What fools these mortals be
I'm Puck—or Robin Goodfellow, as I sometimes like to be called. I'm a fairy and I'm pretty mischievous. I always love a good practical joke. And you know what I think?
Captain of our fairy band,
Helena is here at hand;
And the youth, mistook by me,
Pleading for a lover's fee.
Shall we their fond pageant see?
Lord, what fools these mortals be! (3.2.110-115)
Who Said It and Where
In A Midsummer Night's Dream, Puck (a.k.a. Robin Goodfellow) is a mischievous sprite known for the tricks he likes to play on women in the nearby village. When his master, Oberon, King of the Fairies, and Titania, Queen of the Fairies, get into a heated fight, Puck is called in to help.
Oberon tells Puck that he wants to enchant Titania that evening with a magic love "juice" that will make her fall in love with the first creature she sees. Oberon hopes that when Titania wakes up, she'll see a monstrous beast and fall head over heels. The hope is that Titania will be so crazy in love that she'll forget about her argument with Oberon. Of course there's a bonus: Titania will be totally humiliated.
And Puck is totally the man for the job. He's an expert at tricks, so he can definitely make it happen—and then some. See, when Oberon spots some Athenian lovers arguing in the woods, he sends Puck to deliver the love juice to them as well.
Let's backtrack a second.
Hermia is in love with Lysander and he loves her back. But her dad wants her to marry Demetrius. So Hermia and Lysander go to the woods to escape. Helena and Demetrius also wander into the woods. Demetrius tries desperately to get rid of Helena because he is in love with Hermia. The problem is that Helena won't leave him alone because she wants to be his one true love. Whew.
Watching all of this, Oberon feels sorry for Helena and instructs Puck to find this young man in Athenian clothes and enchant the heck out of him. Little does Puck know that there is more than one young Athenian man in the woods that night. Uh-oh.
Puck runs into Lysander and sees that he is a young man dressed in Athenian clothes, so he dumps the love juice in his eyes. Whoops. Then Helena shows up and accidentally trips over the sleeping Lysander while pursuing Demetrius. Lysander wakes up, immediately declares his love for Helena, and follows her further into the woods.
Meanwhile, Hermia has slept through the love-juice dumping, the tripping and falling, and the declaring of love. When she wakes up and realizes Lysander is gone, she heads off into the woods in search of him, clueless that her boyfriend has fallen in love with her friend Helena.
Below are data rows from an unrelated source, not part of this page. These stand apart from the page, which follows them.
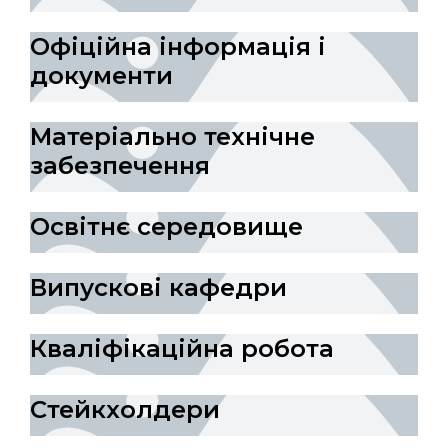
Офіційна інформація і
документи
Матеріально технічне
забезпечення
Освітнє середовище
Випускові кафедри
Кваліфікаційна робота
Стейкхолдери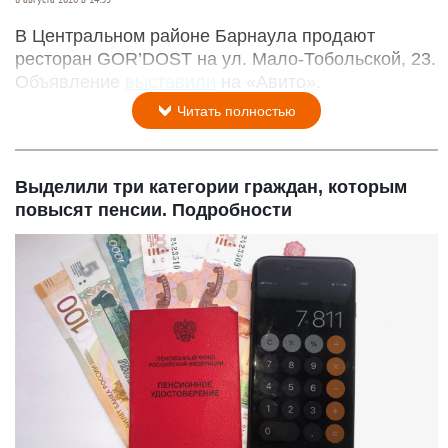
В Центральном районе Барнаула продают
ресторан GOR’DOST на ул. Мало-Тобольской, 23.
Объявление
выставили
на «Авито».
Читать полностью
Выделили три категории граждан, которым
повысят пенсии. Подробности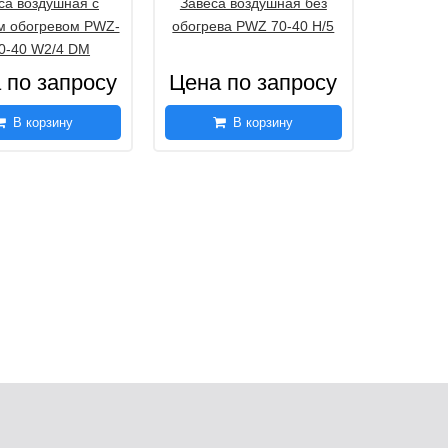
са воздушная с
Завеса воздушная без
м обогревом PWZ-
обогрева PWZ 70-40 H/5
0-40 W2/4 DM
 по запросу
Цена по запросу
В корзину
В корзину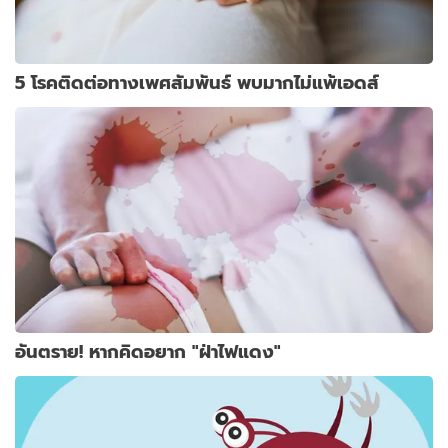
5 โรคติดต่อทางเพศสัมพันธ์ พบมากไม่แพ้เอดส์
อันตราย! หากคิดอยาก "ฝ่าไฟแดง"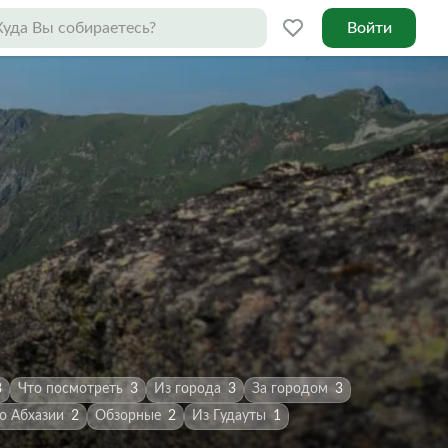
Войти
3
Что посмотреть
3
Из города
3
За городом
3
о Абхазии
2
Обзорные
2
Из Гудауты
1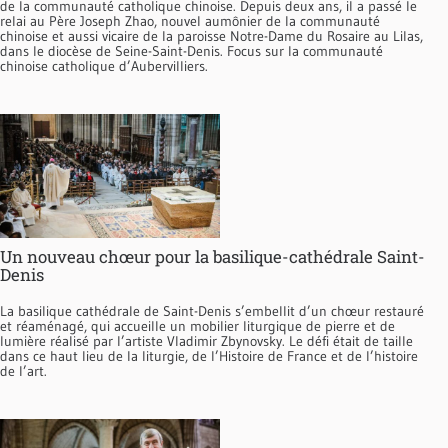
de la communauté catholique chinoise. Depuis deux ans, il a passé le
relai au Père Joseph Zhao, nouvel aumônier de la communauté
chinoise et aussi vicaire de la paroisse Notre-Dame du Rosaire au Lilas,
dans le diocèse de Seine-Saint-Denis. Focus sur la communauté
chinoise catholique d’Aubervilliers.
Un nouveau chœur pour la basilique-cathédrale Saint-
Denis
La basilique cathédrale de Saint-Denis s’embellit d’un chœur restauré
et réaménagé, qui accueille un mobilier liturgique de pierre et de
lumière réalisé par l’artiste Vladimir Zbynovsky. Le défi était de taille
dans ce haut lieu de la liturgie, de l’Histoire de France et de l’histoire
de l’art.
Meanwhile, Oberon comes across Demetrius and Helena and dumps some love juice in Demetrius's eyes. Uh-oh. Trouble Alert! He soon figures out that Puck sprinkled the love juice in the wrong Athenian's eyes. (Remember, Puck put the potion in Lysander's eyes instead of Demetrius's.)
Though the Athenian lovers are suffering, for an observer like Puck, the lovers' foolishness is a source of entertainment. In this quote, he explains his confusion about the pair of young lovers. It's all fun and games to him.